• RECORDS PROVIDED
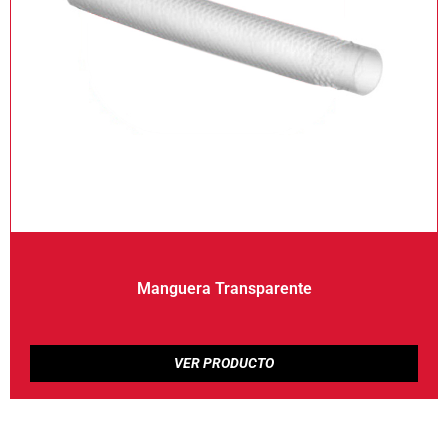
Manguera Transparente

* * *

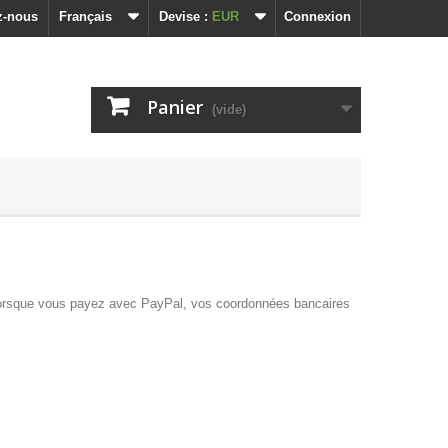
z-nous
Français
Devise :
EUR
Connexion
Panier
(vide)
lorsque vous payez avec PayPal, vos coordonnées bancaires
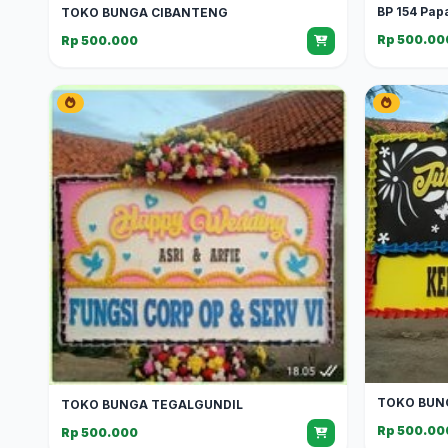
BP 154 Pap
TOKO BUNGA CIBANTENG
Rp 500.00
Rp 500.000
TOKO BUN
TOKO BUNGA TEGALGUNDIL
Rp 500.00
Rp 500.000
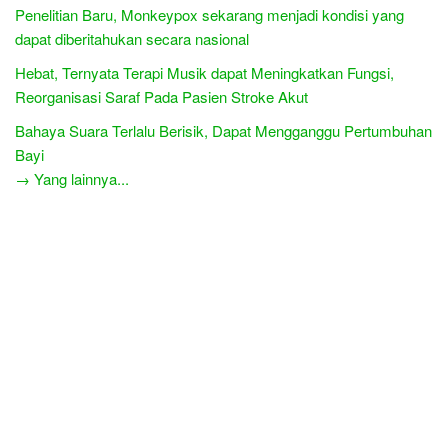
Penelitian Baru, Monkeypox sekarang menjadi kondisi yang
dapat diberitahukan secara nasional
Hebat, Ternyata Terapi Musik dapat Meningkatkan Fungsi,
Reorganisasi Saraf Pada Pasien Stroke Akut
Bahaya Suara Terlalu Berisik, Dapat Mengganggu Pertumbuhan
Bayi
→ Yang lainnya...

==

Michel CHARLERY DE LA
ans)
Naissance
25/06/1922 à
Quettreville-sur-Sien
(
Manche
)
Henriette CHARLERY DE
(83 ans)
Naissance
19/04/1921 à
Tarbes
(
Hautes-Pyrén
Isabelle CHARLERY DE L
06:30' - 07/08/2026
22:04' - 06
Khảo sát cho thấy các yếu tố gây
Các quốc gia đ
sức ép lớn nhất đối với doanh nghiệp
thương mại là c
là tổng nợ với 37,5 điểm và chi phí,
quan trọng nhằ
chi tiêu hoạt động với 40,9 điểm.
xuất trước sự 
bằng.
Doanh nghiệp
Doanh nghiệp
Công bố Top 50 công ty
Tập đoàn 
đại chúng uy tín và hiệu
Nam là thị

• WHAT YOU WILL DO
For the material above, state the number of lines that include the word "CHARLERY". Leave out everything else.

• RESPONSE TO THE EXERCISE
3